- _TASK TO CARRY OUT_
What is needed is an exact copy of the lines in the entries below from the one holding "fications that have" through the one holding "a at eget metus.", pictures excluded.

[Opening EXERCISE INPUT section]

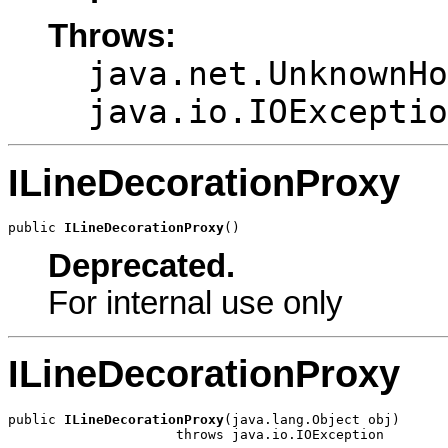
Throws:
java.net.UnknownHo
java.io.IOExceptio
ILineDecorationProxy
public 
ILineDecorationProxy
()
Deprecated.
For internal use only
ILineDecorationProxy
public 
ILineDecorationProxy
(java.lang.Object obj)

                     throws java.io.IOException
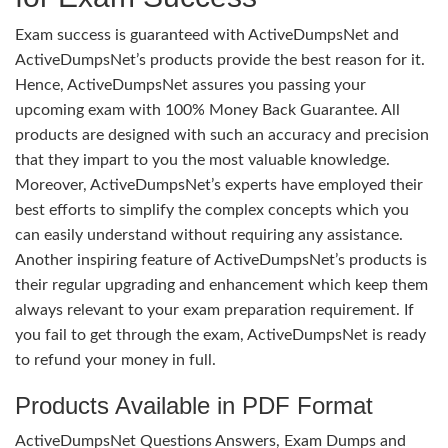
Exam success is guaranteed with ActiveDumpsNet and
ActiveDumpsNet’s products provide the best reason for it.
Hence, ActiveDumpsNet assures you passing your
upcoming exam with 100% Money Back Guarantee. All
products are designed with such an accuracy and precision
that they impart to you the most valuable knowledge.
Moreover, ActiveDumpsNet’s experts have employed their
best efforts to simplify the complex concepts which you
can easily understand without requiring any assistance.
Another inspiring feature of ActiveDumpsNet’s products is
their regular upgrading and enhancement which keep them
always relevant to your exam preparation requirement. If
you fail to get through the exam, ActiveDumpsNet is ready
to refund your money in full.
Products Available in PDF Format
ActiveDumpsNet Questions Answers, Exam Dumps and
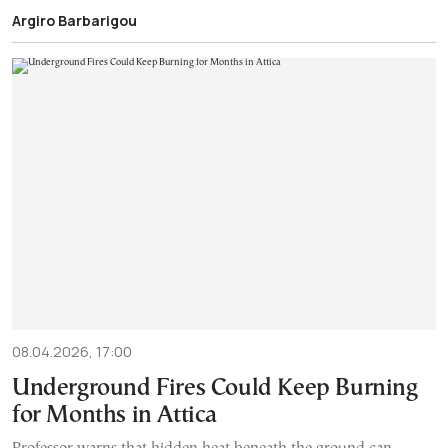
Argiro Barbarigou
08.04.2026, 17:00
Underground Fires Could Keep Burning
for Months in Attica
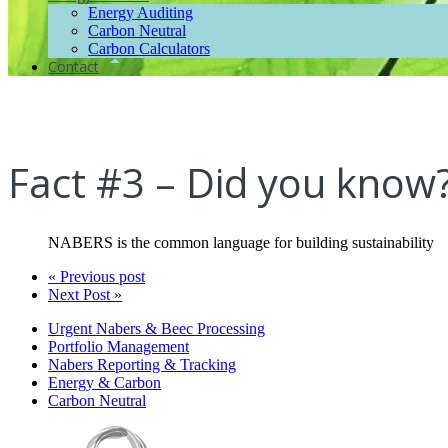
Energy Auditing
Carbon Neutral
Carbon Calculators
Contact
Fact #3 – Did you know
NABERS is the common language for building sustainability
« Previous post
Next Post »
Urgent Nabers & Beec Processing
Portfolio Management
Nabers Reporting & Tracking
Energy & Carbon
Carbon Neutral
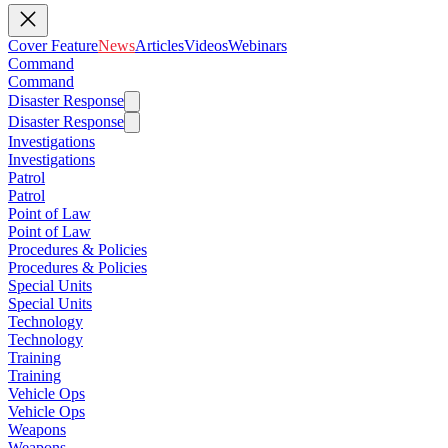
Cover Feature
News
Articles
Videos
Webinars
Command
Command
Disaster Response
Disaster Response
Investigations
Investigations
Patrol
Patrol
Point of Law
Point of Law
Procedures & Policies
Procedures & Policies
Special Units
Special Units
Technology
Technology
Training
Training
Vehicle Ops
Vehicle Ops
Weapons
Weapons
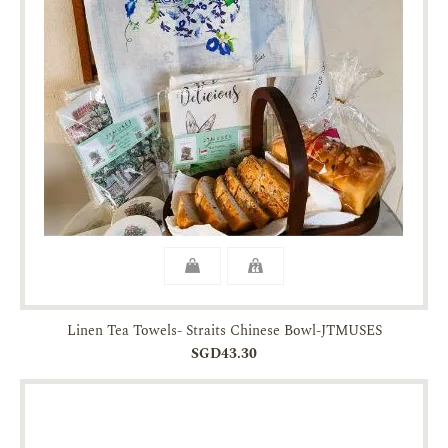
Linen Tea Towels- Straits Chinese Bowl-JTMUSES
SGD43.30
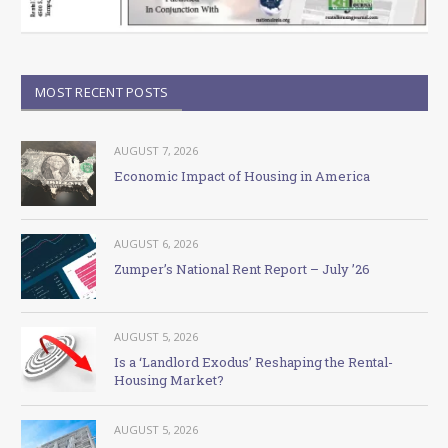
MOST RECENT POSTS
AUGUST 7, 2026
Economic Impact of Housing in America
AUGUST 6, 2026
Zumper’s National Rent Report – July ’26
AUGUST 5, 2026
Is a ‘Landlord Exodus’ Reshaping the Rental-
Housing Market?
AUGUST 5, 2026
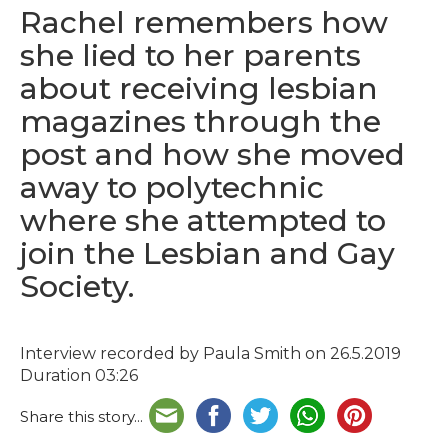
Rachel remembers how
she lied to her parents
about receiving lesbian
magazines through the
post and how she moved
away to polytechnic
where she attempted to
join the Lesbian and Gay
Society.
Interview recorded by Paula Smith on 26.5.2019
Duration 03:26
Share this story...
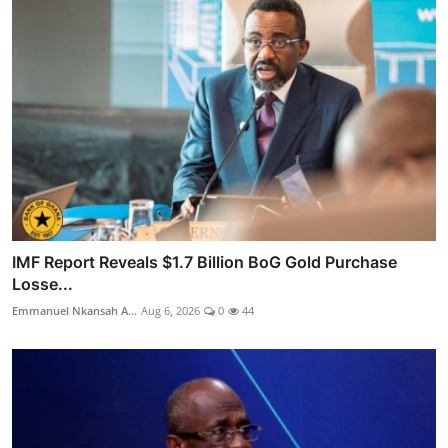
IMF Report Reveals $1.7 Billion BoG Gold Purchase
Losse...
Emmanuel Nkansah A...
Aug 6, 2026
0
44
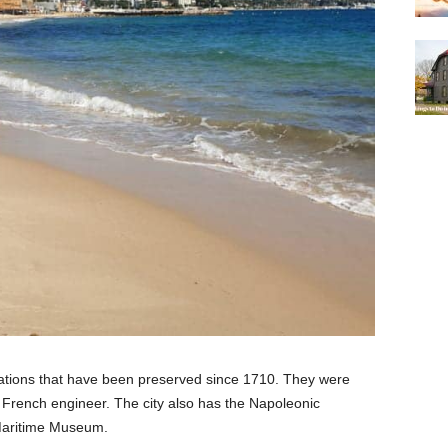
fications that have been preserved since 1710. They were
a French engineer. The city also has the Napoleonic
aritime Museum.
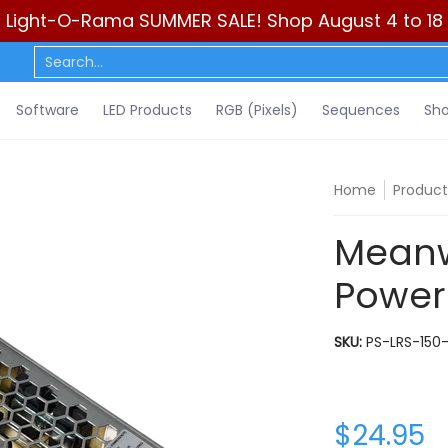
Light-O-Rama SUMMER SALE! Shop August 4 to 18
ls)
Sequences
Show Control
DIY
Resources
Learn
C
Search...
Software
LED Products
RGB (Pixels)
Sequences
Sho
Home
Product
Meanw
Power
SKU:
PS-LRS-150-
$24.95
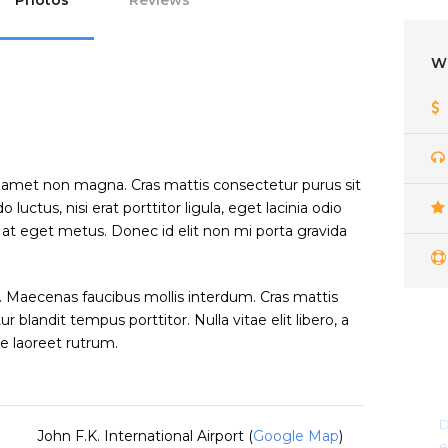
Photos
Reviews
W
t amet non magna. Cras mattis consectetur purus sit
tus, nisi erat porttitor ligula, eget lacinia odio
a at eget metus. Donec id elit non mi porta gravida
 Maecenas faucibus mollis interdum. Cras mattis
blandit tempus porttitor. Nulla vitae elit libero, a
e laoreet rutrum.
D
John F.K. International Airport (
Google Map
)
e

[Closing EXERCISE INPUT section]

- _OUTPUT FOR THIS EXERCISE_
fications that have been preserved since 1710. They were
a French engineer. The city also has the Napoleonic
aritime Museum.
Light-O-Rama SUMMER SALE! Shop August 4 to 18
ls)
Sequences
Show Control
DIY
Resources
Learn
C
Search...
Software
LED Products
RGB (Pixels)
Sequences
Sho
Home
Product
Meanw
Power
SKU:
PS-LRS-150-
$24.95
Photos
Reviews
W
t amet non magna. Cras mattis consectetur purus sit
tus, nisi erat porttitor ligula, eget lacinia odio
a at eget metus. Donec id elit non mi porta gravida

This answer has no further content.